William Henry Vanderbilt - Career

Career

His father carefully oversaw his business training, starting him out at age 19 as a clerk in a New York banking house. After joining the executive of the Staten Island Railway, he was made its president in 1862 then three years later was appointed vice-president of the Hudson River railway.

In 1869, he was made vice-president of the New York Central and Hudson River Railroad, becoming its president in 1877. He took over for his father as president of the Lake Shore and Michigan Southern Railway, the Canada Southern Railway, and the Michigan Central Railroad at the time of the Commodore's death.

He actively expanded the family's railroad empire, and added millions to the gargantuan Vanderbilt family fortune. At his retirement in 1883, his elder sons assumed the head positions in the family railroad empire, and they inherited his massive fortune when he died. It was in his sons' time that the Vanderbilt family demanded social recognition, and obtained it with the efforts of his daughter-in-law Alva, from the older families of New York City high society, centered on the Astor family, whom the Vanderbilts had by then far outstripped in wealth. After Alva's social conquests, the Vanderbilts were recognized as one of the leading families of American high society in the Gilded Age.

He and his wife had eight children: four sons and four daughters.

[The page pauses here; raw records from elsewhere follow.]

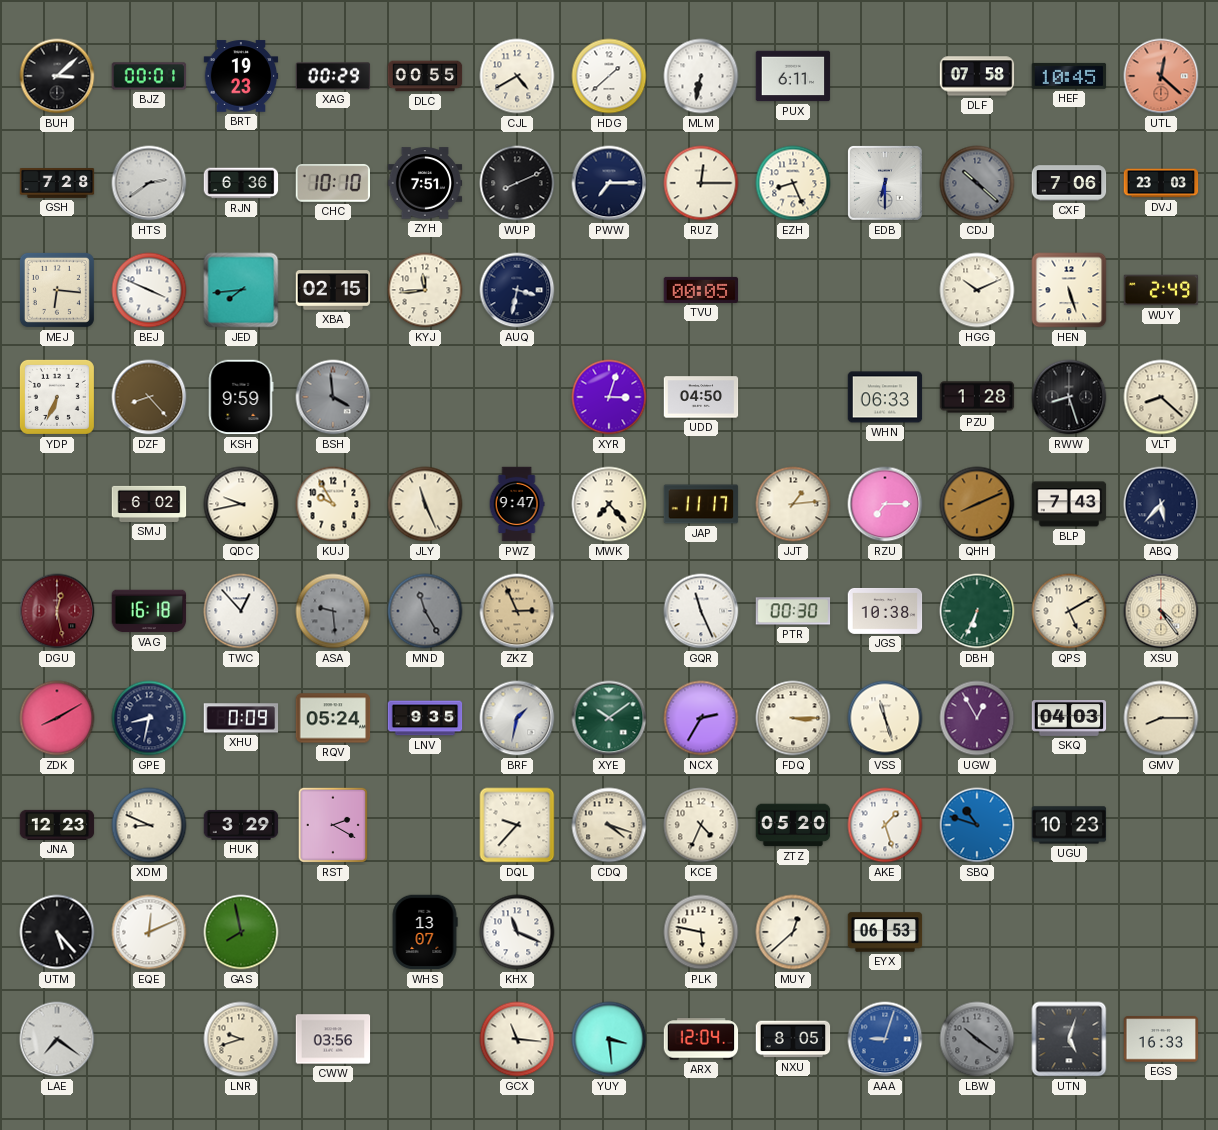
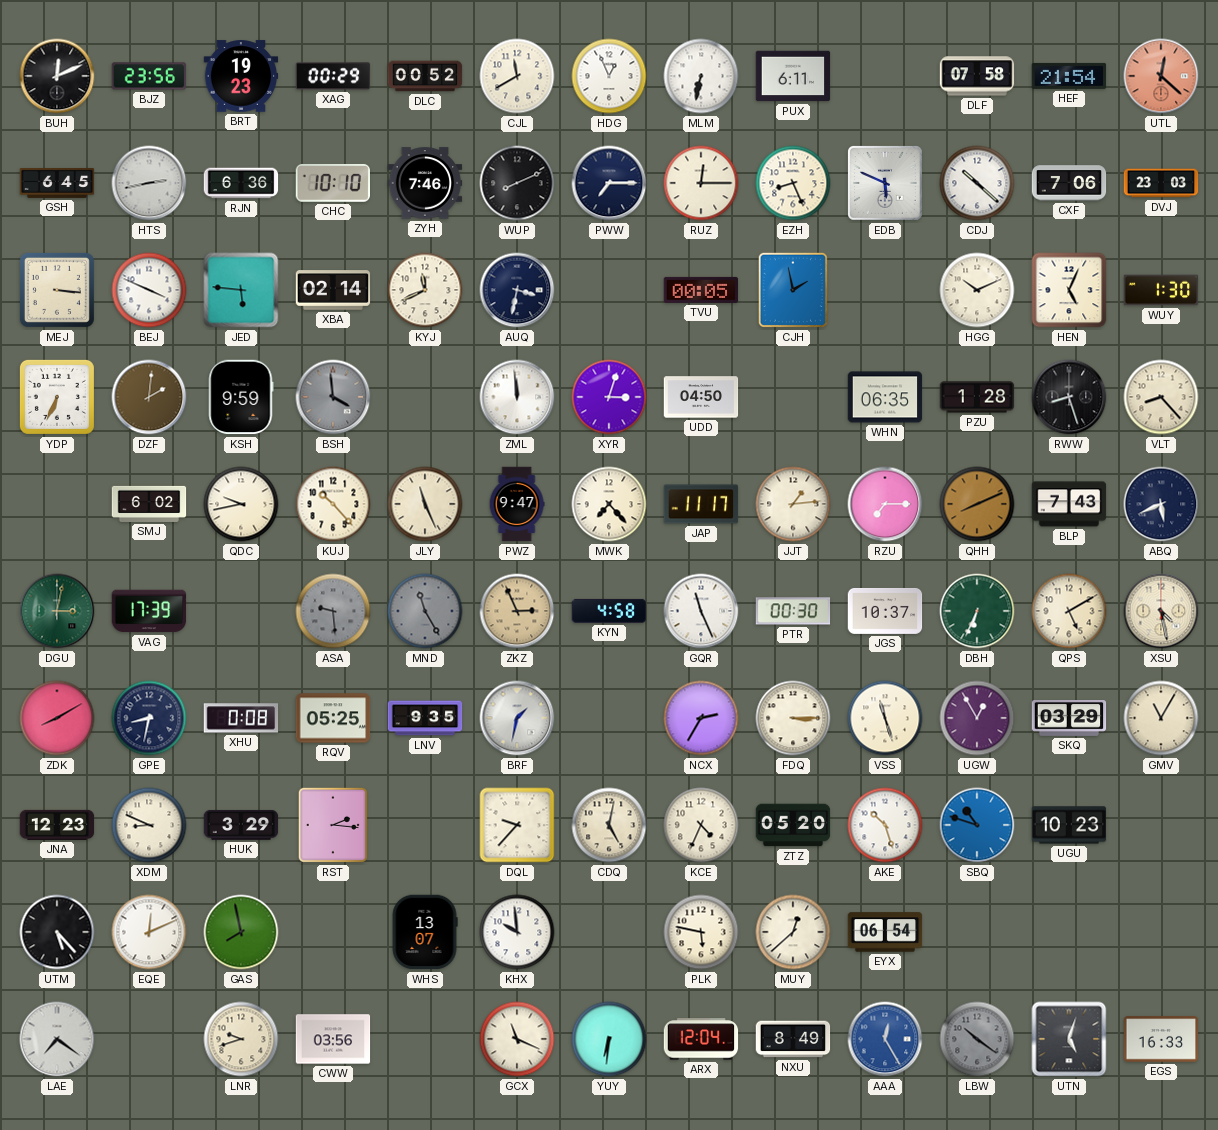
BUH: 3:08 -> 12:11
BJZ: 00:01 -> 23:56
DLC: 00:55 -> 00:52
CJL: 4:40 -> 11:40
HDG: 1:38 -> 12:56
HEF: 10:45 -> 21:54
GSH: 7:28 -> 6:45
HTS: 2:39 -> 2:43
ZYH: 7:51 -> 7:46
EDB: 6:30 -> 5:49
CDJ dial: grey -> white
MEJ: 6:16 -> 3:16
JED: 7:44 -> 5:46
XBA: 02:15 -> 02:14
KYJ: 11:44 -> 11:41
CJH: none -> 1:58
HEN: 5:27 -> 5:04
WUY: 2:49 -> 1:30
DZF: 8:23 -> 2:01
ZML: none -> 11:59
WHN: 06:33 -> 06:35
VLT: 8:22 -> 8:23
KUJ: 9:55 -> 10:23
ABQ: 5:37 -> 5:41
DGU: 12:28 -> 3:02
DGU dial: burgundy -> green
VAG: 16:18 -> 17:39
TWC: 12:53 -> none
KYN: none -> 4:58
JGS: 10:38 -> 10:37
XSU: 4:24 -> 4:28
XHU: 0:09 -> 0:08
RQV: 05:24 -> 05:25
XYE: 10:09 -> none
SKQ: 04:03 -> 03:29
GMV: 8:15 -> 11:05
RST: 2:20 -> 2:16
CDQ: 4:18 -> 5:02
AKE: 1:27 -> 10:27
KHX: 11:19 -> 9:59
EYX: 06:53 -> 06:54
GCX: 11:16 -> 11:19
YUY: 3:29 -> 6:31
NXU: 8:05 -> 8:49
AAA: 9:03 -> 12:25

Vanderbilt was an active philanthropist, giving extensively to a number of philanthropic causes including the YMCA, funding to help establish the Metropolitan Opera and an endowment for the College of Physicians and Surgeons at Columbia University. In 1880, he provided the money for Vanderbilt University in Nashville, Tennessee to construct the Wesley Hall building for use as the Biblical Department and library and included 160 dormitory rooms for students and professors, lecture halls, as well as a cafeteria. The building was destroyed by fire in 1932 and his son Frederick made another donation to help cover the insurance shortfall and allow a new building to be constructed.

Vanderbilt was an avid art enthusiast; his collection included some of the most valuable works of the Old Masters, and over his lifetime Vanderbilt acquired more than 200 paintings, which he housed in his lavish and palatial Fifth Avenue mansion.

Despite his great wealth he never considered himself happy with it — shortly before his death he said: "The care of $200 million is too great a load for any back or brain to bear. It is enough to kill anyone. There is no pleasure in it."